(Saved entries)
========

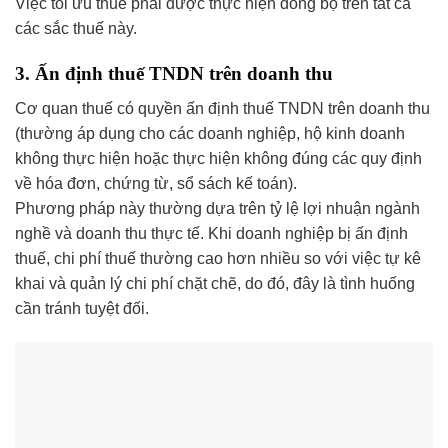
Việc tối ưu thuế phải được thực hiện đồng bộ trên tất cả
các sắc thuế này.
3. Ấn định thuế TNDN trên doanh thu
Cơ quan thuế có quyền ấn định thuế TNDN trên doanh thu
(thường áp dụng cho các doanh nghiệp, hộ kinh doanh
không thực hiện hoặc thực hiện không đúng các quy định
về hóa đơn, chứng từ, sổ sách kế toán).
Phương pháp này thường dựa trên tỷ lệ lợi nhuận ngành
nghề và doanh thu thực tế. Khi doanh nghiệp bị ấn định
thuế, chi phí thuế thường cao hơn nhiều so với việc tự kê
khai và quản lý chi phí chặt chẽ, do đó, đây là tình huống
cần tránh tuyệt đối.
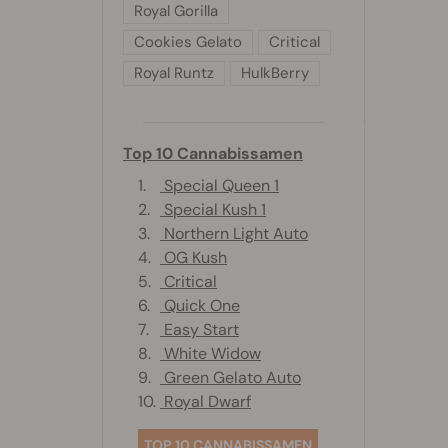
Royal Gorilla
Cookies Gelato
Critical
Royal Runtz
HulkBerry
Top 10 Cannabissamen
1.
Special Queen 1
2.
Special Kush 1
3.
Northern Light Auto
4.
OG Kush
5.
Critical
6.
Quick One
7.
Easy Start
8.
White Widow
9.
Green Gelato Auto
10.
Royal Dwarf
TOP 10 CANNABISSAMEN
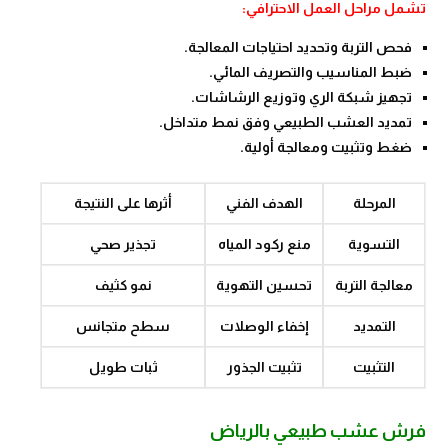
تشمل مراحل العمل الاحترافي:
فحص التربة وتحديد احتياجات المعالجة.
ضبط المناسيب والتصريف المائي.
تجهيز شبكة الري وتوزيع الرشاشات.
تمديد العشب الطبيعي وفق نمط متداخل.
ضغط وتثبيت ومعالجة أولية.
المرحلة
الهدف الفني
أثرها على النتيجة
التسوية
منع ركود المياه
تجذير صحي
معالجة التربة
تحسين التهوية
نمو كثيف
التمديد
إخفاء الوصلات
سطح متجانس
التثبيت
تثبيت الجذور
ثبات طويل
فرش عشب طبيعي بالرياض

========

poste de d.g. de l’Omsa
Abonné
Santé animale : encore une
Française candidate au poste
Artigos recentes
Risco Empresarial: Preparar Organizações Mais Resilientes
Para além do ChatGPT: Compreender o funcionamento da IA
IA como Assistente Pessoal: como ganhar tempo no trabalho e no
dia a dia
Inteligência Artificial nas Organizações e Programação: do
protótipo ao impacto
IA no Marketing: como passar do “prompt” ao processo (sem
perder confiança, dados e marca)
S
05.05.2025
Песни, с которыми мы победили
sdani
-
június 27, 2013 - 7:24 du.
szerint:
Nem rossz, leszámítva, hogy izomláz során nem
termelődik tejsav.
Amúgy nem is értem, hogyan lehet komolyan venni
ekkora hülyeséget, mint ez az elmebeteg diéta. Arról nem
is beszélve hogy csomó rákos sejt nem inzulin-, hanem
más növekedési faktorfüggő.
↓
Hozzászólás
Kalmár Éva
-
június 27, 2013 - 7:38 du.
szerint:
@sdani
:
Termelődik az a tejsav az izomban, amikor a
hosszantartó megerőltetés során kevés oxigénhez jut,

========

| Task to complete |
For the data shown above, give the number of lines where the word "التربة" appears, and nothing else.

| Answer space |
2